To compensate for our inactivity, health experts have recommended that we all take at least 150 minutes of exercise each week. However, our bodies actually need two types of physical activity: low level, or “non-exercise” activity and moderate to vigorous physical activity, commonly known as “exercise”.
The simplest way to increase low level activity is to reduce your sitting time and stand up. For most of us, this is breaking the habit of a lifetime as sitting is so engrained in all aspects of our lives. Just like a cup of tea first thing in the morning, we come to work, put the kettle on, sit at our desks, go home and hardly move. Once you get over the initial novelty of standing in a sea of sitters, it becomes part of your daily routine, and like sitting, you don’t even think about it.
Wellbeing experts advise that when you start to add standing into your working day, aim to start in small regular intervals, rather than forcing yourself to stand all day for the first day. The aim should be to get to the point where you can spend half of your working day standing within four weeks.This can be accomplished with a gradually increasing schedule of standing from 10 minutes per hour in Week 1, to 20 minutes each hour in Week 2 and finally 30 minutes per hour by Week 3. Research shows that even small amounts of low-level activity can have a big impact on health and performance.
Along with the added health benefits of standing at work, there is a strong link between productivity and being more mobile.
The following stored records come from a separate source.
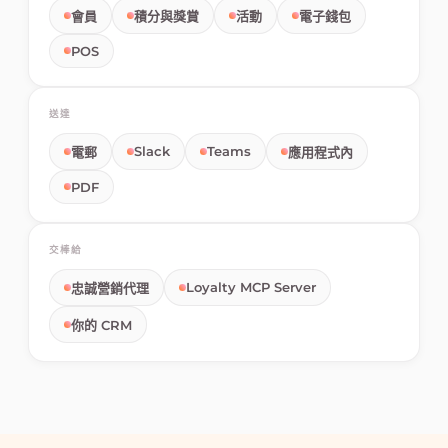
會員
積分與獎賞
活動
電子錢包
POS
送達
Slack
Teams
電郵
應用程式內
PDF
交棒給
Loyalty MCP Server
忠誠營銷代理
你的 CRM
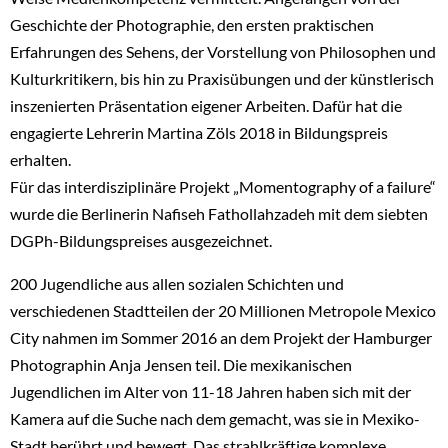
Geschichte der Photographie, den ersten praktischen
Erfahrungen des Sehens, der Vorstellung von Philosophen und
Kulturkritikern, bis hin zu Praxisübungen und der künstlerisch
inszenierten Präsentation eigener Arbeiten. Dafür hat die
engagierte Lehrerin Martina Zöls 2018 in Bildungspreis
erhalten.
Für das interdisziplinäre Projekt „Momentography of a failure“
wurde die Berlinerin Nafiseh Fathollahzadeh mit dem siebten
DGPh-Bildungspreises ausgezeichnet.
200 Jugendliche aus allen sozialen Schichten und
verschiedenen Stadtteilen der 20 Millionen Metropole Mexico
City nahmen im Sommer 2016 an dem Projekt der Hamburger
Photographin Anja Jensen teil. Die mexikanischen
Jugendlichen im Alter von 11-18 Jahren haben sich mit der
Kamera auf die Suche nach dem gemacht, was sie in Mexiko-
Stadt berührt und bewegt. Das strahlkräftige komplexe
Studies show that there is at least an 18% increase in productivity with investment in ergonomic furniture. Productivity not only benefits employers, but employees too as more tasks are completed to a better quality within the working day, reducing workplace stress.
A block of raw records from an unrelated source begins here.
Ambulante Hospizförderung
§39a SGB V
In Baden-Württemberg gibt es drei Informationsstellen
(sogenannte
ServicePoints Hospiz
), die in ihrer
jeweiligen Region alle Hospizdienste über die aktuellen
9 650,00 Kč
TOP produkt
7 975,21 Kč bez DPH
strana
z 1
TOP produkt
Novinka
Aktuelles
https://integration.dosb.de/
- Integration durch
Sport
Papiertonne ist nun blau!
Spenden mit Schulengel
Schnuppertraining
In today’s knowledge economy, employers are starting to wake up to the requirements of healthier, happier employees. A forward thinking business needs to look after and encourage its staff. If there is a tendency towards reverting to a sedentary work style, using tools like the alerts on the Apple Watch, software for your computer, or even enlisting the support of those around you, will help maintain the healthy habits throughout the day.